No food, no one offering free meals, her language rusty—she wandered the streets.
Then her boss found her. The one-eyed man spoke fluent Norwegian, gave her a home, taught her.
She stayed to learn Midgard's ways.
She realized Odin wouldn't come. Heimdall could've saved them but didn't.
An abandoned pawn, she swore allegiance to a new master.
She learned her boss wasn't ordinary—stronger than Asgardians, facing unimaginable foes.
She met the Supreme Sorcerer, the "strong mortal" Odin spoke of.
Overwhelmingly powerful, magic swirling around her, Vishanti's shadow ever-present, reshaping reality with a gesture.
Yet the Ancient One was kind, close to her boss.
Out of respect and gratitude for staying on Earth in secret, Mist gifted her fashionable lingerie and stockings she'd planned to keep.
At night, alone, she reverted to her true form—a short-haired blonde warrior—doing what she loved.
Watching movies from the sky or trying on clothes at home.
By day, she was a middle-aged Irish butler.

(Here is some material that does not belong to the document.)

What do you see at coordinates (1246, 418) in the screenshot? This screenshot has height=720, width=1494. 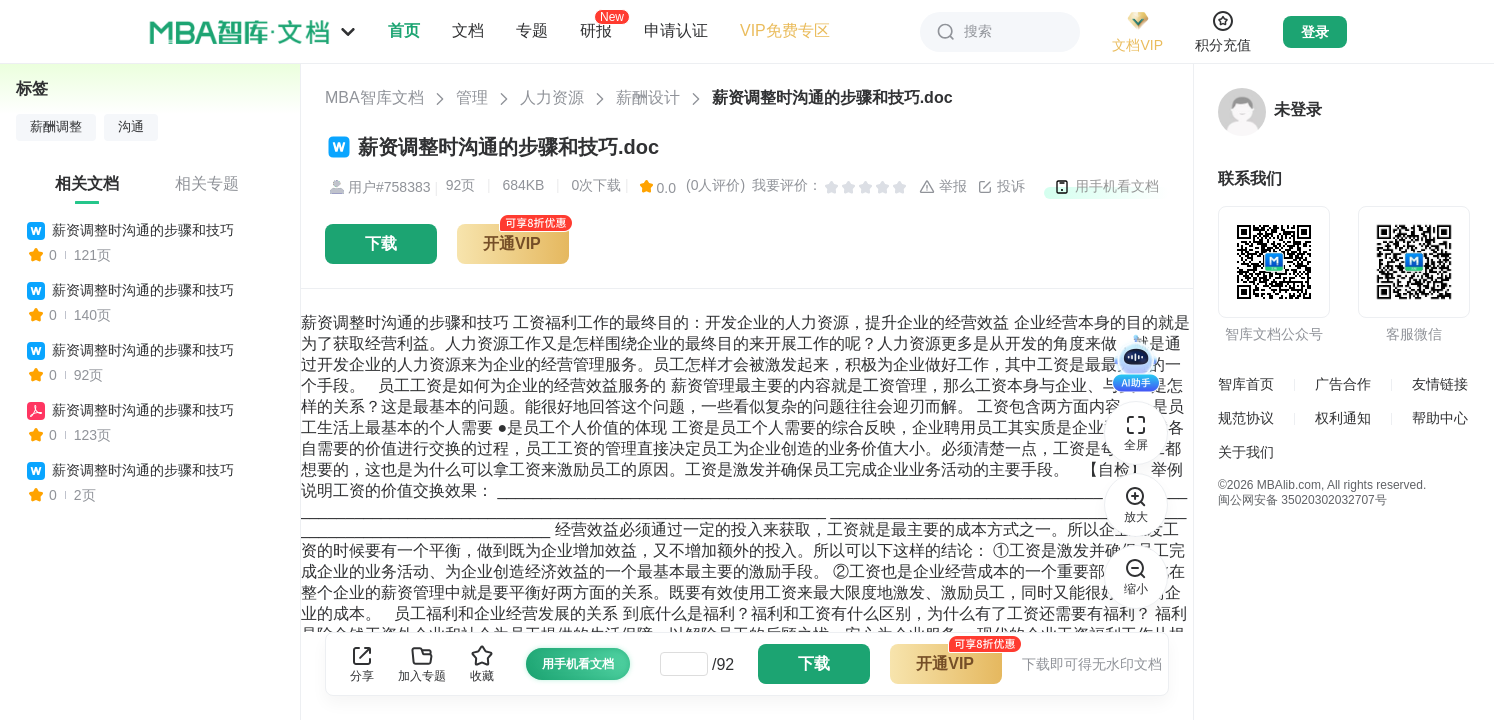 I see `规范协议` at bounding box center [1246, 418].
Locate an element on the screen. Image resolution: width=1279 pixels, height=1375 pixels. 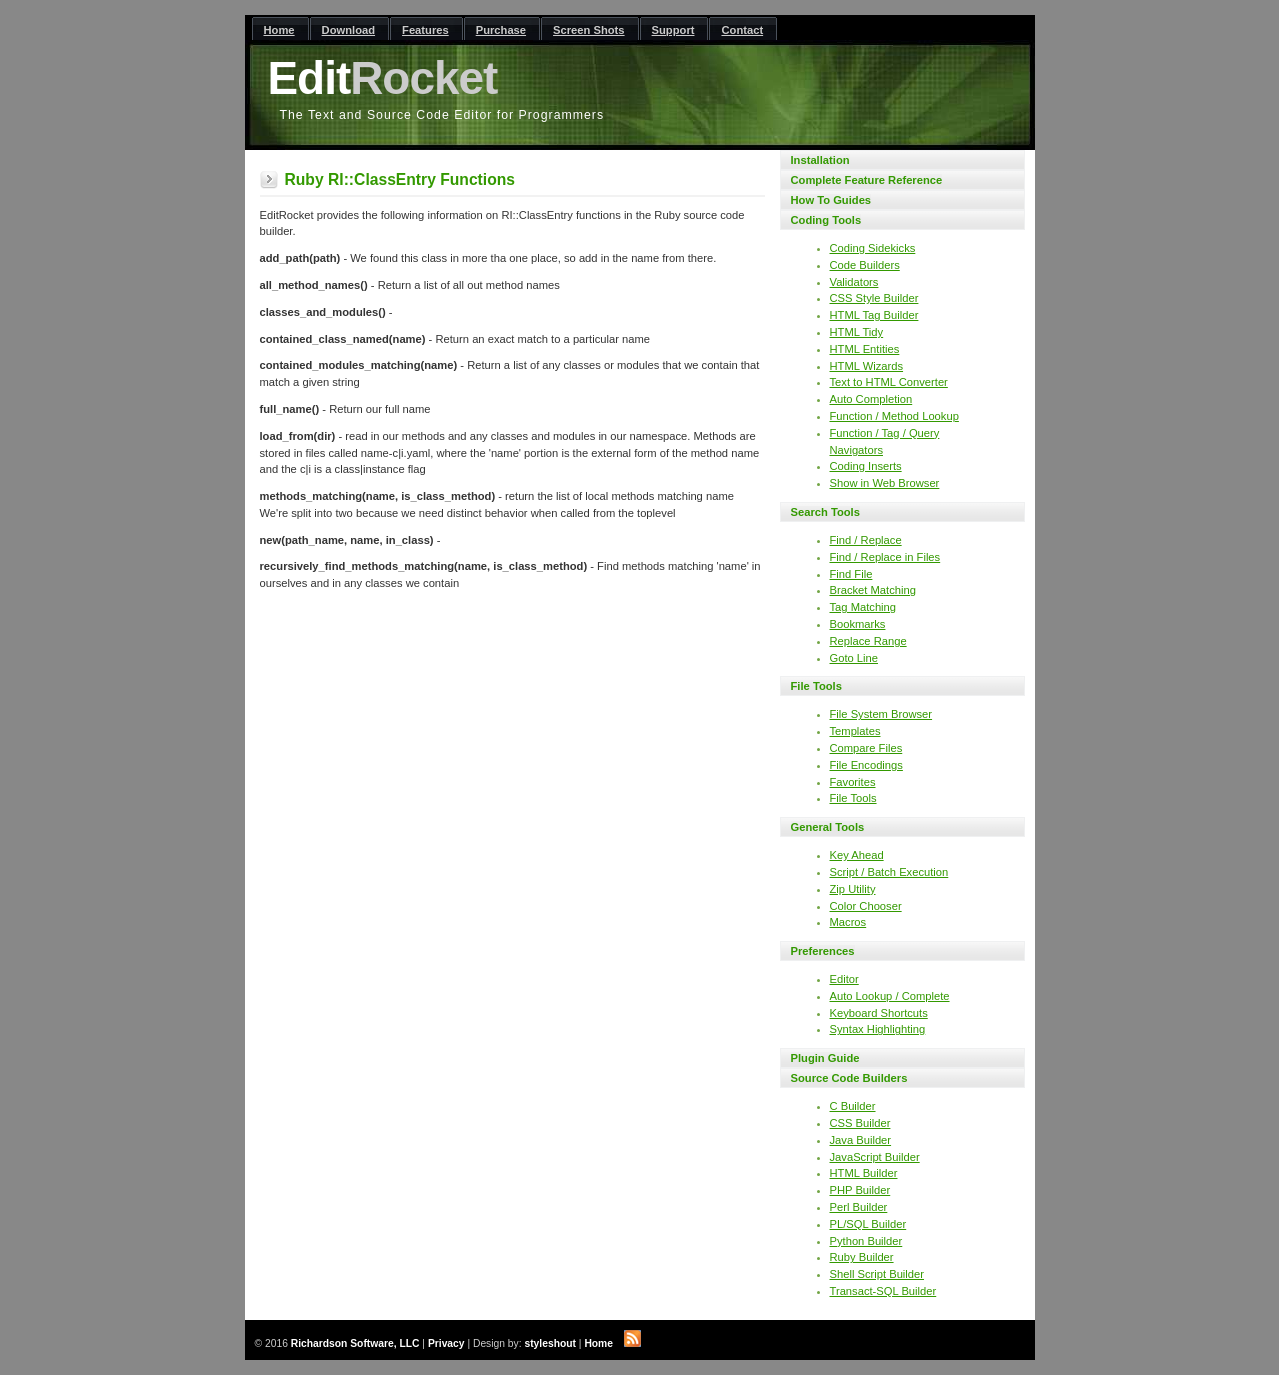 PL/SQL Builder is located at coordinates (868, 1224).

As a Valkyrie, she needed no sleep, always ready when Su Ming called.
She felt Earth was home, her infinite life detached from Asgard.
Then she was recalled, caught off guard.
Knowing her boss, he'd come, and if he saw Asgard as an enemy, he'd be ruthless.
He knew Asgard's weaknesses as well as she did, maybe more, like he was omniscient.
She hoped he wouldn't raze Asgard or start a massacre.
It was her home, with friends still here.
So, she sat in her cell, clutching a bottle of Skywalker Gin, staring at the black-and-yellow W label, waiting calmly.
That night, something odd happened.
The guards were inexplicably reassigned, leaving only prisoners. Some stirred, but the thin, transparent walls held.
Soon after, her boss strolled in, dressed in an Asgardian robe, casual as a picnic.
He peered into each cell, searching for her.
Glancing at her bottle and clothes, he didn't see her face—she kept it bowed in shame.
With a swipe at his waist, his starry greatsword appeared. A single swing shattered the energy wall like glass.
"Let's go, Gin. We're going home," he said, sheathing the blade with a wry look. "Seriously, all I do lately is rescue people."